The GIMEMA group presented the first systematic retrospective study in 2011. This study included 46 cases of concomitant CLL and MPNs diagnosed over a 25-year-period. Of these, 18 had essential thrombocythemia and 82% were stage A according to Rai classification of CLL, with no B or C stage being detected[   12 ].

A study by Vannucchi et al. of 353 patients with polycythemia vera and 467 with essential thrombocythemia explored the risk of LPD in patients with MPNs. The review concluded that the cumulative risk of developing a LPN in MPN patients was 0.93% (95% confidence interval, 0.39-2.22) and 2.96% (95% confidence interval, 1.52-5.72), at 5 and 10 years respectively. Patients with a MPN were at a 3.44-fold increased risk of LPN compared with the general population, ranging from 2.86 for plasma cell disorder to 12.42 for chronic lymphocytic leukemia. The risk was particularly higher in JAK2V617F mutated patients (5.46-fold) and in males (4.52-fold)[13].

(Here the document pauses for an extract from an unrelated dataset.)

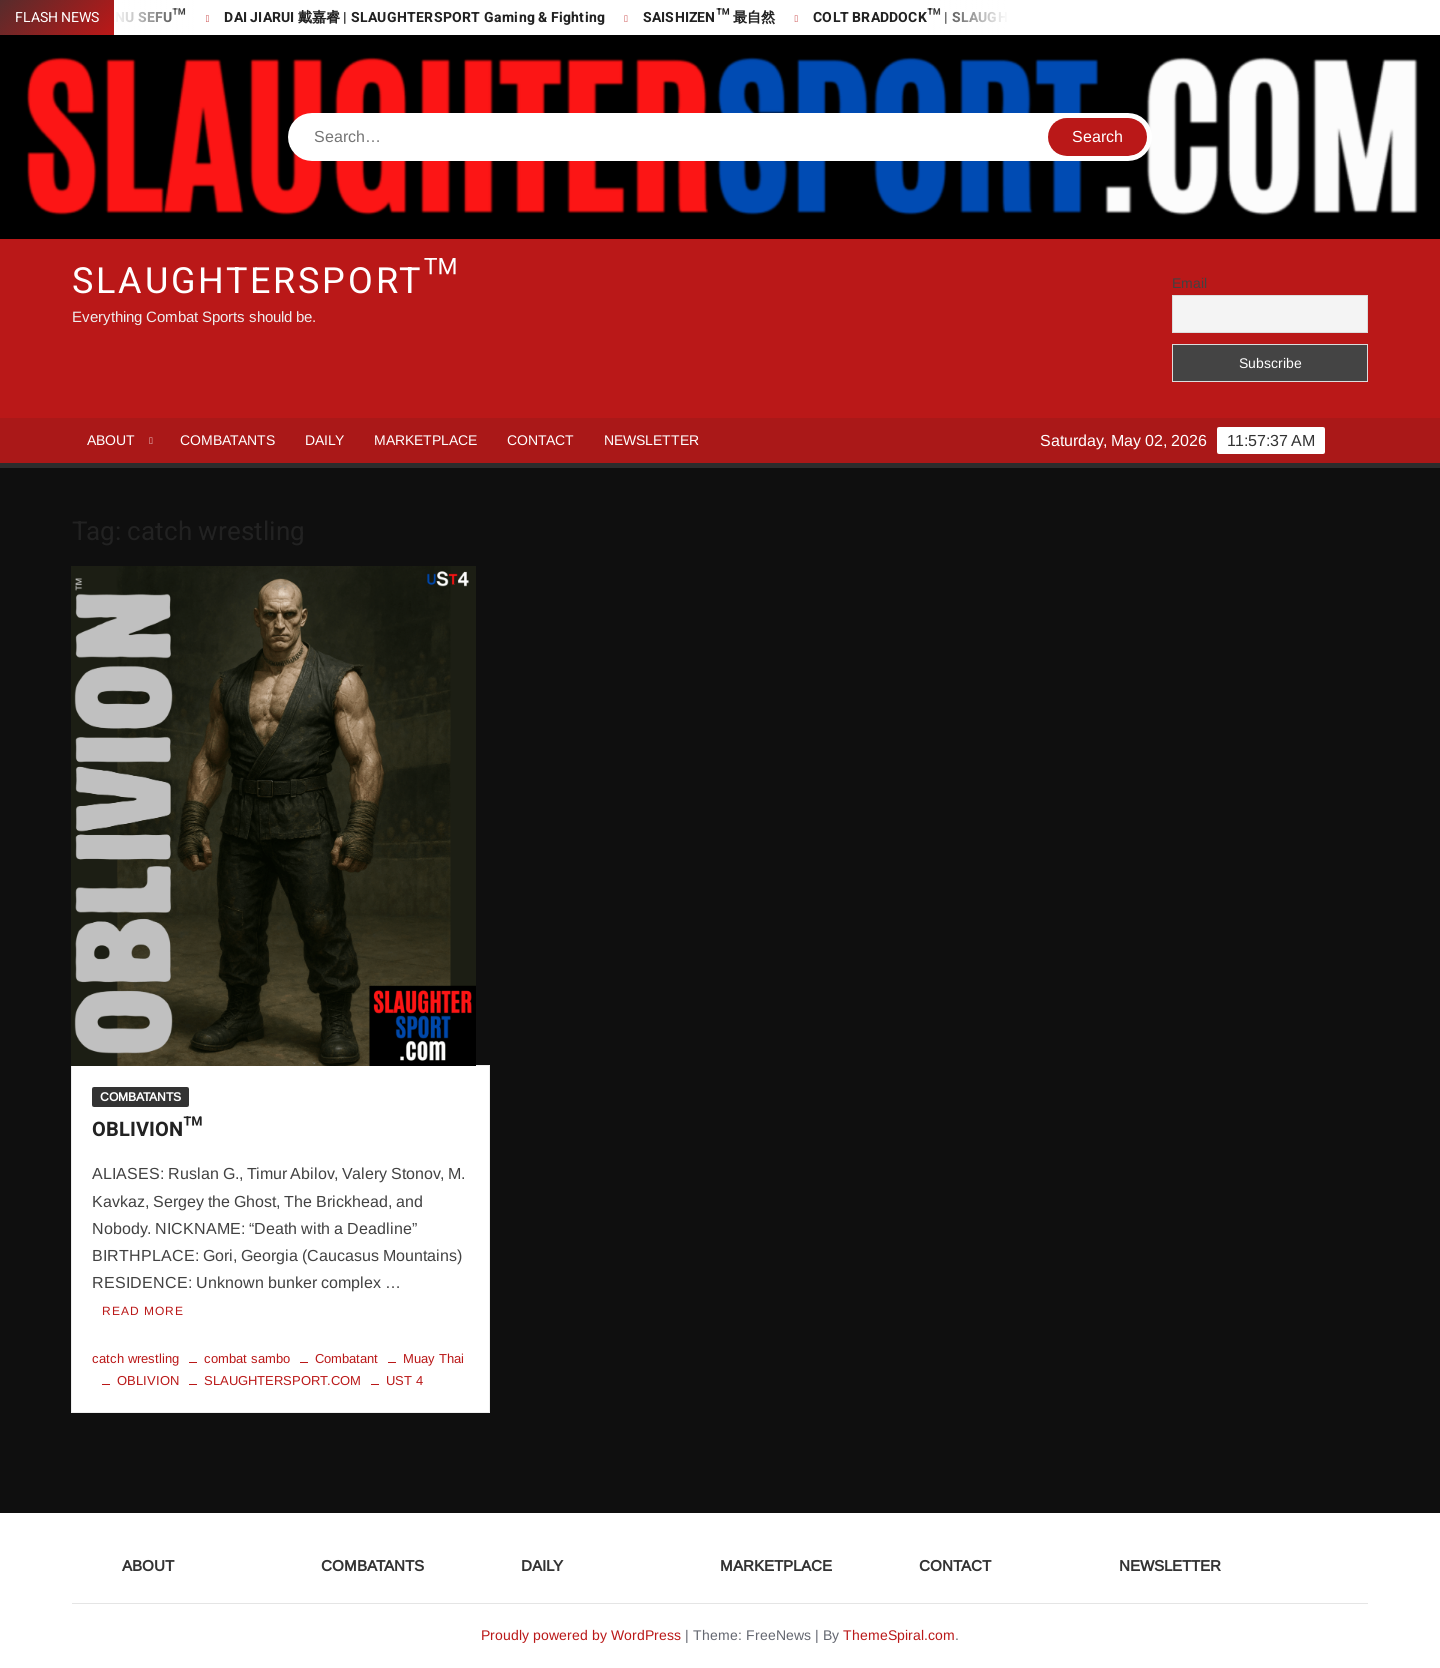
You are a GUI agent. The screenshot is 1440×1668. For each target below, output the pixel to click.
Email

Rumi et al. conducted a study involving 1,915 consecutive patients with myeloproliferative neoplasms followed for a median time of 5.2 years (range 0-33.3) and found only 22 (1.1%) patients subsequently were afflicted by a lymphoid neoplasm over their lifetime. MPN patients had a 2.79-fold higher (95% CI, 1.80-4.33; P<0.001) risk of developing a LPN than that of the general Italian population. In Italy, the 10-year risk of lymphoid neoplasm in myeloproliferative neoplasm patients ranges from 0.7% to 2.96% [14]. Variation in the two Italian cohorts including age (55.6 years in the Rumi study and 59 years in the Vannucchi study) may account for these differences.

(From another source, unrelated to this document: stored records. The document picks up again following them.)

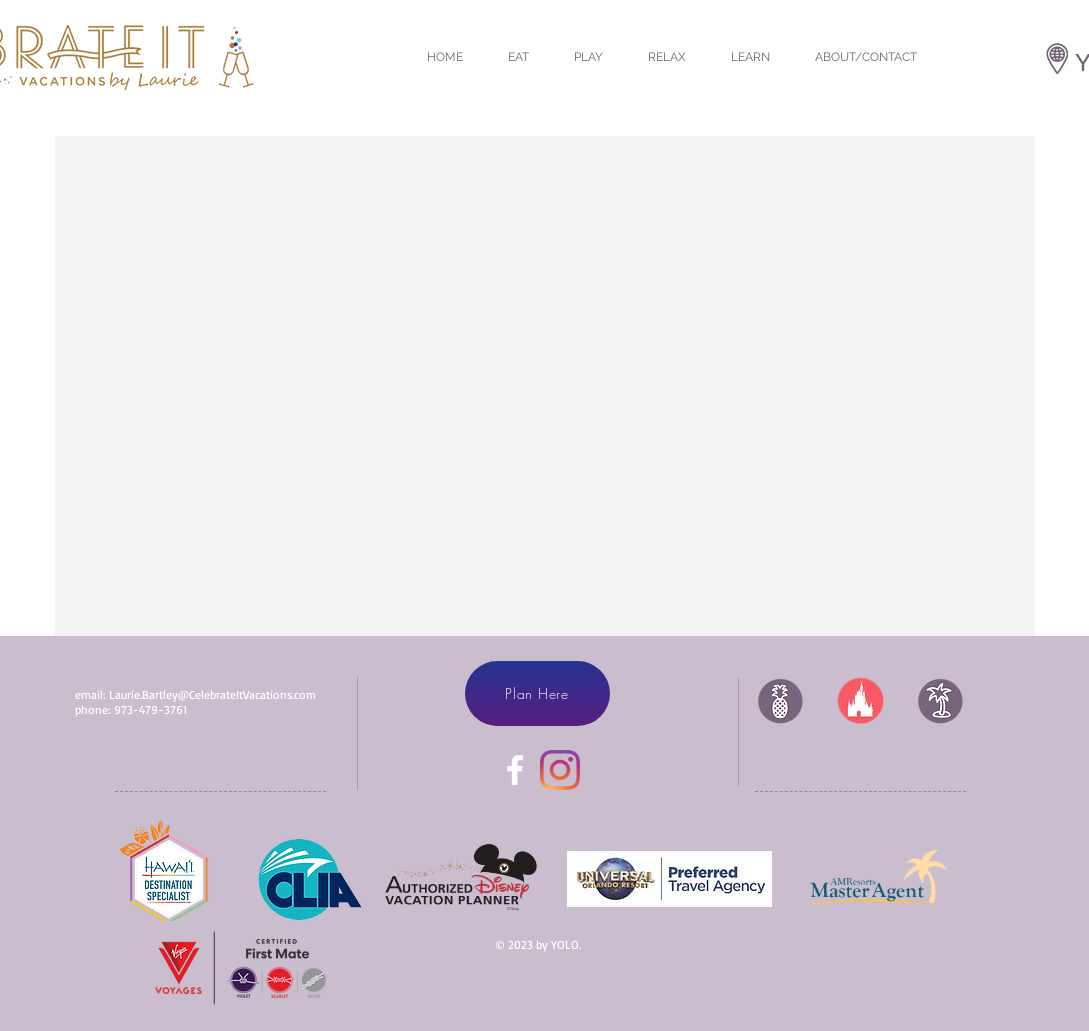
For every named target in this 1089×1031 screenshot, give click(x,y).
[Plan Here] (537, 693)
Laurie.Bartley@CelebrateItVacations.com (212, 694)
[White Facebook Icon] (515, 770)
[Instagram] (560, 770)
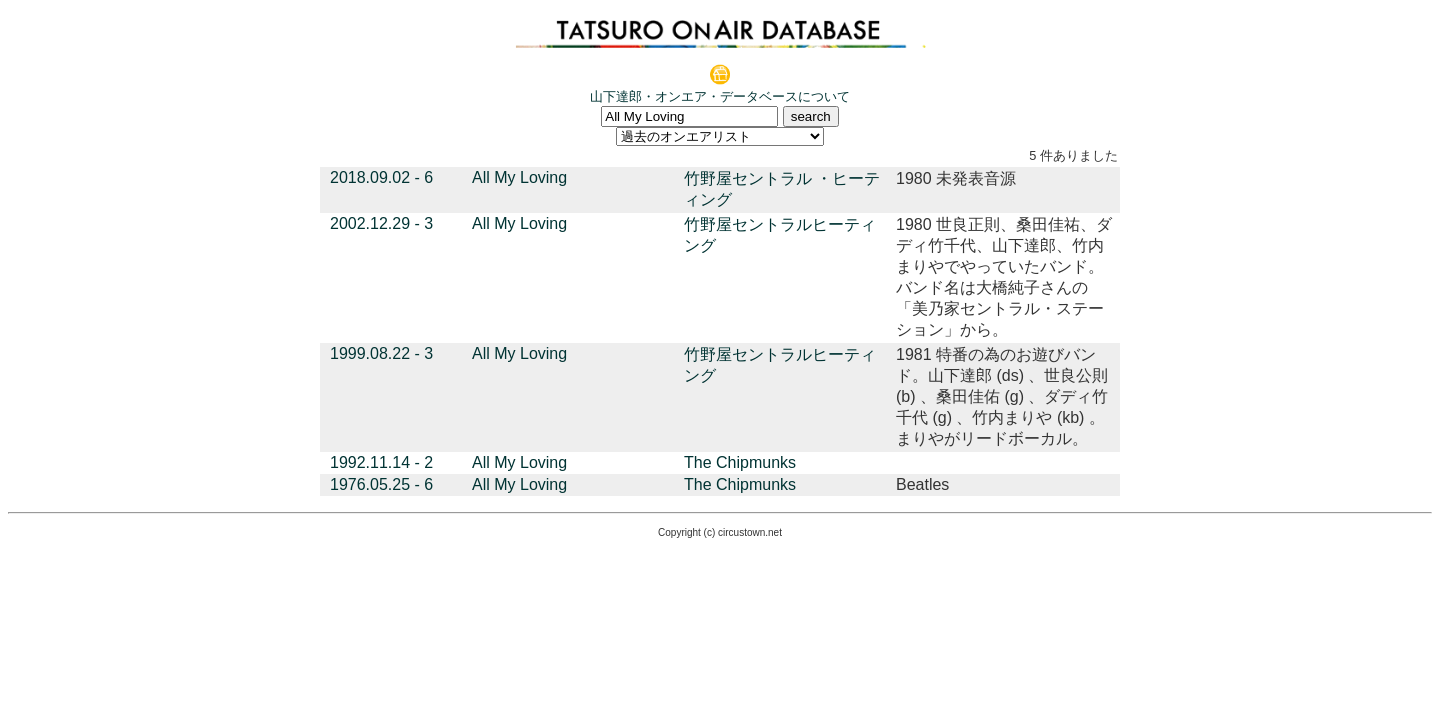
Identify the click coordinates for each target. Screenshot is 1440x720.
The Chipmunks (740, 462)
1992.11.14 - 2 (381, 462)
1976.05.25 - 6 (381, 484)
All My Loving (519, 177)
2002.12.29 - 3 (381, 223)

A more recent review, analyzing literature available from 2005-2016, found reports of 214 individuals harboring both MPN and LPD. Of these 44% had ET. Half of all patients developed a LPD after a median of 72 months after MPN diagnosis. However, LPD preceded or was simultaneously diagnosed with the MPN in 21% cases. Patients were mainly afflicted by indolent LPD, mostly CLL. CLL was associated with very high male-to-female ratio, as well as an older age at MPN diagnosis [15].

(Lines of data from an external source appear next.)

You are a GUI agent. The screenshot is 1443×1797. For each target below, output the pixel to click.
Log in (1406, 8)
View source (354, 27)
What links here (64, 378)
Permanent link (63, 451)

A study looking into pathobiological characteristics of cases of concomitant CLL and MPN evaluated the presence and significance of mutations of Janus kinase (JAK)-2 receptor, MPL and calreticulin (CALR). Two of the three ET cases had a CALR mutation while one was triple negative. Two patients received hydroxyurea therapy, with survival of 9.6 and 8.1 years while one was given lenalidomide and survived for 19.1 years. Polycythemia Vera (PV) and ET preceded CLL (P=0.001) and all PV and ET cases progressed to MF[   16 ].

Studies have demonstrated a link between lymphocytes and development of marrow fibrosis with secondary marrow fibrosis occurring in 20%–30% of CLL patients. A case of CLL with secondary myelofibrosis was reported by Kimura et al. who confirmed that interleukin-1 alpha (IL-1α) secreted by the CLL cells served as a growth factor for fibroblasts[   17 ]. In our patient, although it is unlikely that the myelofibrosis could be a repercussion of such an indolent lymphoproliferative disorder, it could possibly have accelerated the natural course of the ET, because it is known that ET is rarely leads to fibrosis.

Cases of rare, unrelated concomitant hematologic malignancies provide a diagnostic challenge. Myeloid proliferation in MPNs usually presents with leukocytosis and it is easy to miss a concurrent lymphocytosis due to B-lymphoproliferative disorders. LPD accompanied with MPD is usually indolent and mainly requires wait and watch approach.

CONCLUSION

We report a rare case of ET with concomitant B-LPD. The patient is stable on Ruxolitinib and maintaining platelet counts while he is on wait and watch approach for B-LPD.